Travis Heying/the Wichita Eagle/AP/File
Chicago
Federal officials are starting a four-day intensive fishing expedition Monday to determine whether the Asian carp has infiltrated water locks that are designed to keep the invasive species from entering Lake Michigan, a scenario that neighboring states say would wreak havoc on the lake’s fragile ecosystem.
The search effort is in response to discoveries of Asian carp DNA in June and July, all in Lake Calumet, a body of water located about six miles below Lake Michigan but directly connected to it through the Calumet-Sag Channel. That waterway intersects the Chicago Sanitary and Ship Canal, a man-made channel that connects Lake Michigan with the Mississippi River.
Biologists from the US Fish and Wildlife Service, the US Army Corps of Engineers, and the Illinois Department of National Resources will join commercial fisherman and biologists from Southern Illinois University in the expedition through Lake Calumet and surrounding waterways. Their activities will include laying half-mile-wide nets to sweep large portions of the lake as well as sampling fish along the shoreline through electrofishing. The search is scheduled to continue through Thursday.
The expedition, says John Goss of the White House Council on Environmental Quality, who is leading the effort, is to determine if the DNA discoveries warrant further action. It will also investigate other possible reasons that the species may have entered the Chicago waterway system, such as fishermen using it as bait.
In June 2010, a 19-pound Asian carp was fished out of Lake Calumet. This is the only live sample of the species to date, but environmental groups and states neighboring Illinois argue that dozens of DNA samples taken in recent years show that an electric barrier, located about 35 miles downstream from Lake Michigan in the Chicago Sanitary and Ship Canal, is not enough to keep the Asian carp out.

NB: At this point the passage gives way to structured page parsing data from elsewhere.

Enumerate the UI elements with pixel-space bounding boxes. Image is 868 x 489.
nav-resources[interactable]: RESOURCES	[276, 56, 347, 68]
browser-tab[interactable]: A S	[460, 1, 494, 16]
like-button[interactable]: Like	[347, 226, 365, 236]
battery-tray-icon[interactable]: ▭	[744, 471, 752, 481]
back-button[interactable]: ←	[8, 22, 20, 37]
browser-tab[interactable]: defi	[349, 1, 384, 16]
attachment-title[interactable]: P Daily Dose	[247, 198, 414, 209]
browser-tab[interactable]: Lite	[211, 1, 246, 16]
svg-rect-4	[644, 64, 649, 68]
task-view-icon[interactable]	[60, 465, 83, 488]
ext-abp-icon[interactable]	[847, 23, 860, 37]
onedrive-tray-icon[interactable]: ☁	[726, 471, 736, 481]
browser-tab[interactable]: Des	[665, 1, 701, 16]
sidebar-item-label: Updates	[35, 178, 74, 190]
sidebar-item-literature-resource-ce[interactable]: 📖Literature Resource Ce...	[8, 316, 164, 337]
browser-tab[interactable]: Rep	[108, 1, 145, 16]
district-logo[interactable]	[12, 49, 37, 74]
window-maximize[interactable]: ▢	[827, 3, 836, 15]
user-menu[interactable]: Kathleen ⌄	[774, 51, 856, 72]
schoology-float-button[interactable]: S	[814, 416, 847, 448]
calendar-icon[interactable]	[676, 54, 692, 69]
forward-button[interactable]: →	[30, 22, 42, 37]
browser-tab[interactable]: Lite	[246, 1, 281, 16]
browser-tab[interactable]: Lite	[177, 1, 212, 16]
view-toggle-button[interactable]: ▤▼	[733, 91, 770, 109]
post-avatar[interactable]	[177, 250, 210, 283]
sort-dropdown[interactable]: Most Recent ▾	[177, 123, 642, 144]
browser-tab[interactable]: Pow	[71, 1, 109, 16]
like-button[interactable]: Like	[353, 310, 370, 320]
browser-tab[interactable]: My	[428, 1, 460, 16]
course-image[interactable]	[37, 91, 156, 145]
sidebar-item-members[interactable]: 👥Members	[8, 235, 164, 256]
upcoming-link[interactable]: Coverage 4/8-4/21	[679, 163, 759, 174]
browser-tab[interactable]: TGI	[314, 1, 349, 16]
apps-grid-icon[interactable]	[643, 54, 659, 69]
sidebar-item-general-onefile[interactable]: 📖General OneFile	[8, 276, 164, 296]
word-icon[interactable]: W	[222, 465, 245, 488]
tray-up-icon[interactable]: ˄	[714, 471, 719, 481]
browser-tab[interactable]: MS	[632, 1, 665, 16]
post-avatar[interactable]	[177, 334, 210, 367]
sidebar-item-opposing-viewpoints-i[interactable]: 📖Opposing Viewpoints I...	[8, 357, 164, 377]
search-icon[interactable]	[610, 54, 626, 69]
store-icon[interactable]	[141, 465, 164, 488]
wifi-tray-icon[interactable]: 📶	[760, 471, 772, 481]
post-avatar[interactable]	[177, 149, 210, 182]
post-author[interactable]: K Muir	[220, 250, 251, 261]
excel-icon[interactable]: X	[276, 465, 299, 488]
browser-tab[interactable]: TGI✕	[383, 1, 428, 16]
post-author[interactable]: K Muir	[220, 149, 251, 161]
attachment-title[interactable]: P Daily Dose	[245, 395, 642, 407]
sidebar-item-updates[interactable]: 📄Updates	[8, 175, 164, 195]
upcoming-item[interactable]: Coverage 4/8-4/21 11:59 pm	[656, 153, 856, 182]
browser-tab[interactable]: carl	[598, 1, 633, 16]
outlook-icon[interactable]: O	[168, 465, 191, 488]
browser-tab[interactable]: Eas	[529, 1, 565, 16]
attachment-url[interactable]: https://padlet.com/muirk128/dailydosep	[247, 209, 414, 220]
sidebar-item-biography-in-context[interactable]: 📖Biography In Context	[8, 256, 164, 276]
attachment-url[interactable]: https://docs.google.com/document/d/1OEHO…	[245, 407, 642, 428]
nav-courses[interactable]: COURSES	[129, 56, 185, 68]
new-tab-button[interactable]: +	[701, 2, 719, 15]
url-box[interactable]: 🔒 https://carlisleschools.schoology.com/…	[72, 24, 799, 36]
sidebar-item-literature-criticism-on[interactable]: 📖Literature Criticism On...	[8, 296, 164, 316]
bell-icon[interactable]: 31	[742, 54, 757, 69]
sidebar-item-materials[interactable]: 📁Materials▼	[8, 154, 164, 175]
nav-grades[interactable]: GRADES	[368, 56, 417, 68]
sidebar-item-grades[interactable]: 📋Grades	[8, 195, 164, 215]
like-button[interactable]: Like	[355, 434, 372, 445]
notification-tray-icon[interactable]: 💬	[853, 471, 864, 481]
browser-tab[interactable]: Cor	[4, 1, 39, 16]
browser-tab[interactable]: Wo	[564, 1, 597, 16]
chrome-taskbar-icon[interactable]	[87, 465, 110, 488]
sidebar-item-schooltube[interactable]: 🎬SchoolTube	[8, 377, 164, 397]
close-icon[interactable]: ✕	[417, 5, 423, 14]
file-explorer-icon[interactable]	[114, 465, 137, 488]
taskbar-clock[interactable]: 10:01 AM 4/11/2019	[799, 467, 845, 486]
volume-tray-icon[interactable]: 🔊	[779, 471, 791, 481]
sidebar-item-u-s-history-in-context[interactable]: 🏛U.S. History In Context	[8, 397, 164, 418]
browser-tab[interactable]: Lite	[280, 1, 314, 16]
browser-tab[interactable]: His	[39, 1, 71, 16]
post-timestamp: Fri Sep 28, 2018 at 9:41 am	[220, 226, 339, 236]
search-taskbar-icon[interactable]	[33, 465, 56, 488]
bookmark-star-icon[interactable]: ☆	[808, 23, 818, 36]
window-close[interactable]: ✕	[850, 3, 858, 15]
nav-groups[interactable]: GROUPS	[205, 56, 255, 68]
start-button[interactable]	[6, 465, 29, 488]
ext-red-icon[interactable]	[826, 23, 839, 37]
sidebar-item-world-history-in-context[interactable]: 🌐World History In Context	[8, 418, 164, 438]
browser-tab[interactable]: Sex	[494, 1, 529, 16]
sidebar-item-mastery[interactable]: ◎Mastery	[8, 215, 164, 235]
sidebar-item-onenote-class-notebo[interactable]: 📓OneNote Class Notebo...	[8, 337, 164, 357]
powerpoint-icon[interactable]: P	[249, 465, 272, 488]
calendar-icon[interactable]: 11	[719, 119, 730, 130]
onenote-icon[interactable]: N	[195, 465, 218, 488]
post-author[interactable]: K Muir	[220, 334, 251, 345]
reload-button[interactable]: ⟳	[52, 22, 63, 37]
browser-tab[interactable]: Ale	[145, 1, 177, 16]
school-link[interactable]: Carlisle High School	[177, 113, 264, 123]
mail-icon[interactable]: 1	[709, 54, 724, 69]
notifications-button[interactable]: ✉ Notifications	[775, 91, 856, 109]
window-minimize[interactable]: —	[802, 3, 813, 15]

In all, 85 DNA samples taken since 2009 have tested positive for Asian carp, according to the Chicago office of the US Army Corps of Engineers.

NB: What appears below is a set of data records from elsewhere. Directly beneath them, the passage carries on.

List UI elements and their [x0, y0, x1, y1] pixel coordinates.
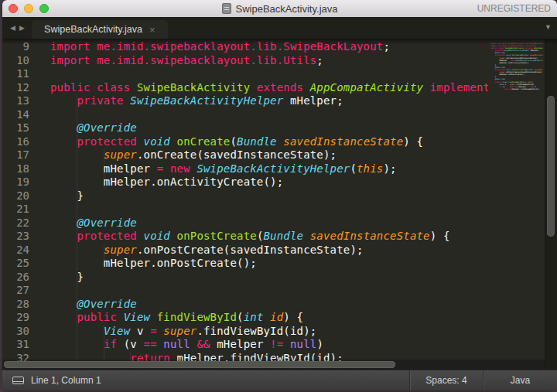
code-token: if	[104, 338, 117, 350]
code-token: mHelper;	[283, 94, 343, 107]
code-token	[490, 88, 504, 90]
code-token: null	[163, 338, 190, 350]
code-line: }	[39, 189, 488, 203]
zoom-window-button[interactable]	[39, 4, 49, 13]
code-line: protected void onCreate(Bundle savedInst…	[39, 135, 488, 149]
indent-guide-icon	[104, 325, 104, 339]
code-line: @Override	[39, 216, 488, 230]
code-token: &&	[196, 338, 210, 350]
code-token: @Override	[77, 216, 136, 229]
indent-guide-icon	[77, 284, 77, 298]
code-token: !=	[270, 338, 283, 350]
horizontal-scrollbar-track[interactable]	[2, 360, 545, 370]
line-number: 15	[2, 121, 29, 135]
indent-guide-icon	[77, 338, 77, 352]
tab-bar: ◀ ▶ SwipeBackActivity.java × ▼	[2, 17, 557, 39]
indent-guide-icon	[77, 94, 77, 108]
code-token: }	[50, 189, 84, 202]
code-token: }	[50, 271, 84, 283]
code-token: v	[130, 325, 150, 337]
indent-guide-icon	[77, 216, 77, 230]
indent-setting-button[interactable]: Spaces: 4	[409, 370, 483, 390]
line-number: 16	[2, 135, 29, 149]
code-token	[50, 230, 77, 242]
titlebar[interactable]: SwipeBackActivity.java UNREGISTERED	[2, 0, 557, 17]
code-line: if (v == null && mHelper != null)	[39, 338, 488, 352]
line-number: 12	[2, 81, 29, 95]
code-token	[50, 135, 77, 148]
line-number: 29	[2, 311, 29, 325]
code-token	[283, 338, 290, 350]
code-token: mHelper	[210, 338, 270, 350]
indent-guide-icon	[77, 325, 77, 339]
code-token: .onPostCreate(savedInstanceState);	[137, 244, 364, 256]
history-forward-icon[interactable]: ▶	[19, 25, 25, 32]
code-token: savedInstanceState	[303, 230, 430, 242]
code-area[interactable]: import me.imid.swipebacklayout.lib.Swipe…	[39, 39, 488, 370]
line-number: 27	[2, 284, 29, 298]
indent-guide-icon	[104, 176, 104, 189]
line-number: 30	[2, 325, 29, 339]
code-line: mHelper = new SwipeBackActivityHelper(th…	[39, 162, 488, 176]
line-number: 25	[2, 257, 29, 271]
line-number: 18	[2, 162, 29, 176]
indent-guide-icon	[104, 257, 104, 271]
minimap[interactable]: import me.imid.swipebacklayout.lib.Swipe…	[488, 39, 545, 370]
code-token: @Override	[77, 121, 136, 134]
code-token	[50, 94, 77, 107]
code-token: SwipeBackActivity	[130, 81, 257, 94]
tab-close-icon[interactable]: ×	[149, 25, 155, 35]
code-token: .findViewById(id);	[196, 325, 316, 337]
minimize-window-button[interactable]	[24, 4, 33, 13]
code-token	[50, 121, 77, 134]
window-title: SwipeBackActivity.java	[236, 3, 338, 15]
code-token: (	[350, 162, 357, 175]
code-token: View	[104, 325, 130, 337]
registration-status: UNREGISTERED	[477, 3, 551, 14]
code-token	[163, 162, 170, 175]
code-lines: import me.imid.swipebacklayout.lib.Swipe…	[39, 40, 488, 365]
vertical-scrollbar-track[interactable]	[545, 39, 557, 370]
code-token: mHelper.onActivityCreate();	[50, 176, 283, 188]
line-number: 11	[2, 67, 29, 81]
code-token: null	[290, 338, 316, 350]
code-token: );	[383, 162, 396, 175]
code-token: import me.imid.swipebacklayout.lib.Utils	[50, 54, 316, 66]
code-token: implements	[430, 81, 488, 94]
code-token: (v	[117, 338, 143, 350]
code-token	[50, 216, 77, 229]
code-token: id	[264, 311, 284, 323]
tab-swipebackactivity[interactable]: SwipeBackActivity.java ×	[32, 20, 168, 39]
cursor-position-label: Line 1, Column 1	[31, 375, 101, 386]
code-token: AppCompatActivity	[303, 81, 430, 94]
code-token	[50, 311, 77, 323]
indent-guide-icon	[77, 121, 77, 135]
code-line: @Override	[39, 298, 488, 312]
code-token: ;	[316, 54, 323, 66]
indent-guide-icon	[77, 148, 77, 162]
code-token: this	[357, 162, 383, 175]
line-number: 19	[2, 176, 29, 189]
vertical-scrollbar-thumb[interactable]	[547, 96, 555, 237]
tab-overflow-icon[interactable]: ▼	[545, 24, 552, 31]
panel-toggle-icon[interactable]	[12, 377, 24, 384]
code-line: import me.imid.swipebacklayout.lib.Swipe…	[39, 40, 488, 54]
code-line: @Override	[39, 121, 488, 135]
code-token: public class	[50, 81, 130, 94]
code-token: extends	[257, 81, 303, 94]
indent-guide-icon	[77, 176, 77, 189]
horizontal-scrollbar-thumb[interactable]	[4, 361, 395, 368]
code-token: onPostCreate	[170, 230, 257, 242]
indent-guide-icon	[77, 298, 77, 312]
indent-guide-icon	[77, 230, 77, 244]
close-window-button[interactable]	[9, 4, 18, 13]
code-token: ) {	[430, 230, 450, 242]
code-token: SwipeBackActivityHelper	[124, 94, 284, 107]
syntax-setting-button[interactable]: Java	[483, 370, 557, 390]
code-token: savedInstanceState	[277, 135, 404, 148]
history-back-icon[interactable]: ◀	[10, 25, 15, 32]
indent-guide-icon	[104, 338, 104, 352]
code-line: mHelper.onActivityCreate();	[39, 176, 488, 189]
code-token: mHelper.onPostCreate();	[50, 257, 257, 269]
gutter: 9101112131415161718192021222324252627282…	[2, 39, 39, 370]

This includes positive tests in recent months. On June 15, seven positive DNA samples were taken, followed by two more on July 12 and another two on July 19. During this time period, a total of 328 water samples were taken, according to the Asian Carp Regional Coordinating Committee, a multi-agency effort created in 2009 and tasked with monitoring and controlling the movement of the species.

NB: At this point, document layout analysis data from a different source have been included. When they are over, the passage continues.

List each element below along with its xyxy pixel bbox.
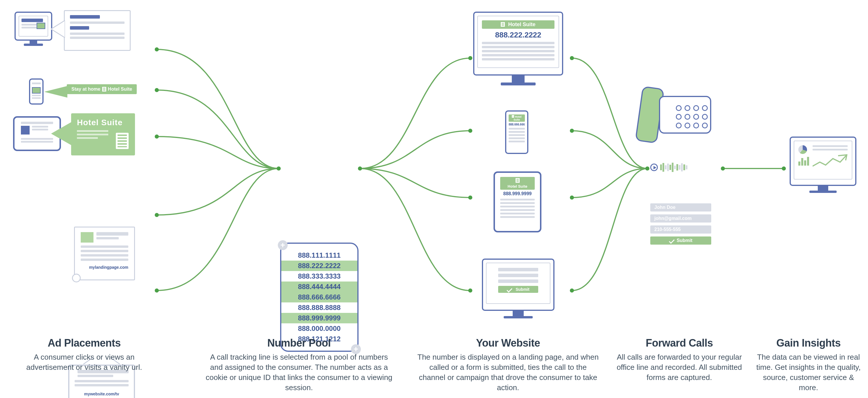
- ad-print: mylandingpage.com: [74, 227, 135, 280]
- website-phone: Hotel Suite 888.666.666: [505, 110, 528, 154]
- tv-url: mywebsite.com/tv: [74, 392, 129, 396]
- form-name: John Doe: [650, 203, 711, 211]
- pie-chart-icon: [798, 145, 807, 154]
- pool-number-7: 888.000.0000: [281, 323, 358, 334]
- keypad-icon: [676, 105, 708, 129]
- pool-number-5: 888.888.8888: [281, 303, 358, 313]
- svg-point-1: [155, 88, 159, 92]
- pool-number-4: 888.666.6666: [281, 292, 358, 303]
- pool-number-2: 888.333.3333: [281, 271, 358, 282]
- col1-body: A consumer clicks or views an advertisem…: [13, 352, 155, 372]
- col1-title: Ad Placements: [13, 337, 155, 349]
- website-tablet-number: 888.999.9999: [500, 191, 535, 196]
- svg-point-10: [468, 288, 472, 292]
- pool-number-3: 888.444.4444: [281, 282, 358, 292]
- svg-point-8: [468, 129, 472, 133]
- svg-point-9: [468, 196, 472, 200]
- col2-title: Number Pool: [205, 337, 393, 349]
- svg-point-13: [570, 196, 574, 200]
- svg-point-12: [570, 129, 574, 133]
- form-email: john@gmail.com: [650, 215, 711, 223]
- col4-title: Forward Calls: [613, 337, 746, 349]
- svg-marker-19: [44, 86, 67, 97]
- ad-mobile-callout: Stay at home Hotel Suite: [67, 84, 137, 94]
- website-desktop: Hotel Suite 888.222.2222: [473, 11, 563, 76]
- caption-ad-placements: Ad Placements A consumer clicks or views…: [13, 337, 155, 372]
- col2-body: A call tracking line is selected from a …: [205, 352, 393, 393]
- svg-point-2: [155, 135, 159, 139]
- col5-body: The data can be viewed in real time. Get…: [755, 352, 862, 393]
- form-phone: 210-555-555: [650, 225, 711, 233]
- audio-waveform: [650, 163, 687, 172]
- svg-point-15: [645, 167, 649, 171]
- svg-point-4: [155, 288, 159, 292]
- lp-url: mylandingpage.com: [81, 265, 128, 269]
- svg-point-16: [721, 167, 725, 171]
- building-icon: [102, 87, 106, 91]
- insights-monitor: [789, 137, 857, 186]
- svg-point-17: [782, 167, 786, 171]
- caption-gain-insights: Gain Insights The data can be viewed in …: [755, 337, 862, 393]
- pool-number-6: 888.999.9999: [281, 313, 358, 323]
- check-icon: [669, 238, 675, 244]
- website-tablet: Hotel Suite 888.999.9999: [494, 171, 541, 232]
- pool-number-0: 888.111.1111: [281, 250, 358, 261]
- building-icon: [116, 133, 129, 149]
- play-icon: [650, 164, 658, 171]
- trend-chart-icon: [812, 153, 847, 170]
- pool-number-1: 888.222.2222: [281, 261, 358, 271]
- col3-title: Your Website: [415, 337, 601, 349]
- svg-point-14: [570, 288, 574, 292]
- svg-marker-20: [51, 122, 71, 145]
- mobile-ad-brand: Hotel Suite: [108, 87, 132, 92]
- building-icon: [512, 115, 514, 118]
- number-pool: + 888.111.1111 888.222.2222 888.333.3333…: [280, 243, 359, 352]
- col3-body: The number is displayed on a landing pag…: [415, 352, 601, 393]
- svg-point-5: [277, 167, 281, 171]
- plus-icon: +: [278, 240, 288, 250]
- building-icon: [516, 178, 520, 183]
- ad-desktop: [14, 11, 52, 41]
- svg-point-3: [155, 213, 159, 217]
- svg-point-6: [358, 167, 362, 171]
- ad-mobile: [29, 79, 43, 105]
- captured-form: John Doe john@gmail.com 210-555-555 Subm…: [650, 203, 711, 245]
- caption-your-website: Your Website The number is displayed on …: [415, 337, 601, 393]
- form-submit: Submit: [650, 236, 711, 245]
- caption-number-pool: Number Pool A call tracking line is sele…: [205, 337, 393, 393]
- website-desktop-number: 888.222.2222: [482, 30, 555, 39]
- col4-body: All calls are forwarded to your regular …: [613, 352, 746, 382]
- website-brand: Hotel Suite: [508, 22, 536, 27]
- tablet-brand-title: Hotel Suite: [77, 118, 129, 127]
- mobile-ad-text: Stay at home: [71, 87, 100, 92]
- building-icon: [501, 22, 505, 27]
- col5-title: Gain Insights: [755, 337, 862, 349]
- website-tablet-brand: Hotel Suite: [500, 184, 535, 189]
- ad-desktop-callout: [64, 10, 131, 51]
- svg-point-7: [468, 56, 472, 60]
- website-form: Submit: [482, 259, 555, 311]
- website-form-submit: Submit: [516, 287, 529, 292]
- svg-point-0: [155, 47, 159, 51]
- svg-point-11: [570, 56, 574, 60]
- svg-marker-18: [51, 20, 65, 38]
- website-phone-brand: Hotel Suite: [514, 115, 522, 121]
- caption-forward-calls: Forward Calls All calls are forwarded to…: [613, 337, 746, 382]
- website-phone-number: 888.666.666: [508, 123, 525, 126]
- desk-phone: [659, 96, 711, 134]
- check-icon: [506, 287, 513, 292]
- ad-tablet-callout: Hotel Suite: [71, 113, 135, 155]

Federal officials, including Mr. Goss, continue to insist that the DNA evidence does not conclusively show that the Asian carp is close enough to be a threat. They say that sampling may have involved dead fish or water that was transported in from another region. Before the June discoveries, they say, eight monitoring trips since March had yielded evidence of 4,500 fish in the water – none Asian carp.
But critics from states that neighbor Illinois say the DNA evidence is enough to show a systemic problem, which they say will only grow worse with time. Ongoing legal challenges keep surfacing with the same aim: permanent closure of the two shipping locks in the Chicago River and Calumet-Sag Channel to prevent the Asian carp from potentially destroying what the states say is a $7 billion annual recreational and commercial fishing industry.
The Obama administration, they say, has been too slow to address the issue and is siding with the barging industry, which is against the lock closures.
Michigan is currently leading a federal lawsuit, with support from Wisconsin, Minnesota, Ohio, and Pennsylvania. In 2010, as part of the suit, the US Supreme Court and a US district judge denied requests to immediately close the locks. Other parts of the lawsuit are now working their way through the courts.
“We often wonder after a tragedy if there had been any warning signs that we missed. We now have 85 warning signs that Asian carp are an impending tragedy for the Great Lakes,” said Michigan Attorney General Bill Schuette in a statement late last week. “We don’t need any more studies. We need to act.”
Environmentalist groups such as the Alliance for the Great Lakes also say that the DNA testing is enough to show a problem.
“The nail-biter is hoping that this intensive monitoring effort does not turn anything up. That would mean they’re most likely there in very low numbers, [but] the more you find, the more critical the situation is for Lake Michigan,” Joel Brammeier, president of the Alliance for the Great Lakes, told the Associated Press.
The Asian carp is a bottom-feeder fish that was introduced to catfish farms in Mississippi and Arkansas in the 1970s to help control algae growth. The fish is presumed to have traveled to Chicago through the Mississippi River.